Artur Ortega: And it's very lightweight, still. The federation tries to get these several domains we have and tries to normalize it as much as possible. But you are moving complexity in the architecture. So what you would have in your REST API where you would call out to other services, or you would subscribe to other services to get the data - that complexity moves into your data schema. You end up having to define the schema to say "I have an appointment, but this appointment needs a patient, a practitioner, a location, and I'll leave it to the other three domain gateways to provide us this data and the schemas for them." Basically, it's moving responsibility and delegating responsibility away, and it's probably more solving an organizational thing, and at the same time moving responsibility away from the teams, so they don't have to call out and fetch data and understand the data themselves.

Stefan Tilkov: This all makes perfect sense. There are certain use cases where this matches perfectly, so I'm not debating whether that is the case or not. It's more of a discussion whether you wanna be in a situation where you need something like that, and maybe you can't avoid being in that situation. And if you can't, or if some other circumstances force you to deal with it with that kind of scenario, then that seems like a very well thought-out attempt... Which is probably evidenced by its popularity. I mean, there are always some good ideas in every approach, otherwise it would simply disappear into darkness somewhere... But this is definitely a very interesting thing.
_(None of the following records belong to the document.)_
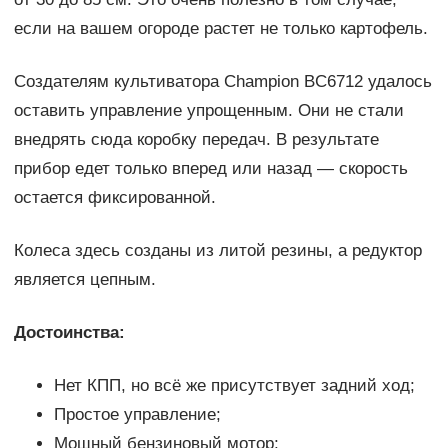
если на вашем огороде растет не только картофель.
Создателям культиватора Champion BC6712 удалось
оставить управление упрощенным. Они не стали
внедрять сюда коробку передач. В результате
прибор едет только вперед или назад — скорость
остается фиксированной.
Колеса здесь созданы из литой резины, а редуктор
является цепным.
Достоинства:
Нет КПП, но всё же присутствует задний ход;
Простое управление;
Мощный бензиновый мотор;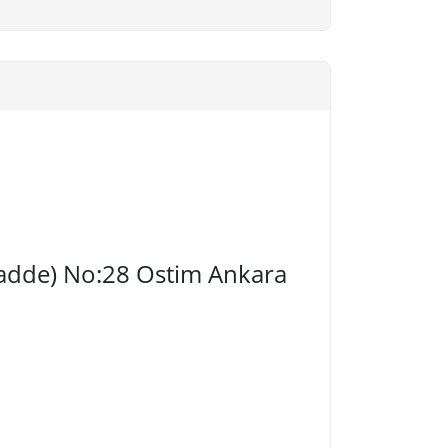
 Cadde) No:28 Ostim Ankara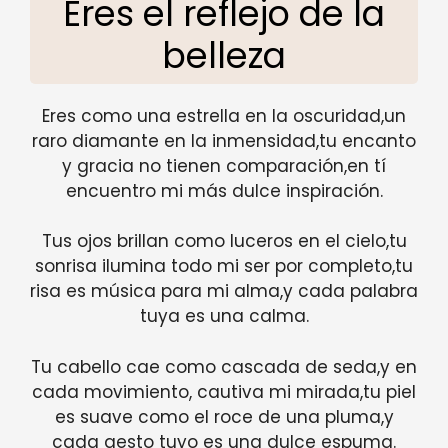
Eres el reflejo de la
belleza
Eres como una estrella en la oscuridad,un
raro diamante en la inmensidad,tu encanto
y gracia no tienen comparación,en tí
encuentro mi más dulce inspiración.
Tus ojos brillan como luceros en el cielo,tu
sonrisa ilumina todo mi ser por completo,tu
risa es música para mi alma,y cada palabra
tuya es una calma.
Tu cabello cae como cascada de seda,y en
cada movimiento, cautiva mi mirada,tu piel
es suave como el roce de una pluma,y
cada gesto tuyo es una dulce espuma.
Stefan Tilkov: [02:03:26.19]So I have learned a lot about where a GraphQL might be applicable. I can't say it has fundamentally changed my opinion, but I understand it a lot better, and I have in my mind a certain scenario of use cases where I could imagine GraphQL could be a very good match. Are there some additional use cases that you want to mention, where GraphQL is a particularly good fit?

Artur Ortega: The interesting part there is a little bit as the discussion about ownership of domains, and how the domains relate to each other... Because at the moment, especially if you're going into the part of the federation, where you specify what you own and you delegate the definition of other values to others, at that moment you have to figure out who owns which domain, and how the relationships are to each other... And this conversation is forced in that moment where in a classical API gateway, the only thing people are interested in is they don't have a colliding endpoint on the API gateway... And there's probably even less of a conversation if you just have a mesh.

Artur Ortega: I think the interesting part is more like what does it support? It supports a conversation about the data model, consistency, where are the boundaries of the domains, how are they relating to each other and so on... Which in the moment basically everyone in the company is contributing to it. Basically, you have to have a much more conscious discussion about that. And it's enabling this discussion. It doesn’t solve it obviously, because you can still mess it up, so...

Stefan Tilkov: Yes. I will refrain from comparisons to canonical data models and enterprise-wide data models. I will just not mention it. That's my new strategy, just not mentioning it by mentioning it. So that's fine...

Stefan Tilkov: Artur, this was extremely interesting. Thanks a lot for all the information. As usual, my last question is do you have some resources that you want to point our listeners to?

Artur Ortega: Yes. I think there are several interesting talks. I think Apollo has a few ones about how they're being used. There are some other talks about different companies that are explaining how they implemented GraphQL, or even implemented federation... And I will provide the links in the show notes.

Stefan Tilkov: Perfect. So the show notes are going to be awesome. Lots of links provided by Artur, so it's all based on his input. Listeners, thank you so much for listening. Artur, thank you so much for being with us here today.

Artur Ortega: Thank you so much for having me.

Stefan Tilkov: Have fun everyone, and make wise choices in terms of the architecture.

Artur Ortega: Always.

Stefan Tilkov: Thank you. Bye-bye!

Artur Ortega: See you later! Bye-bye!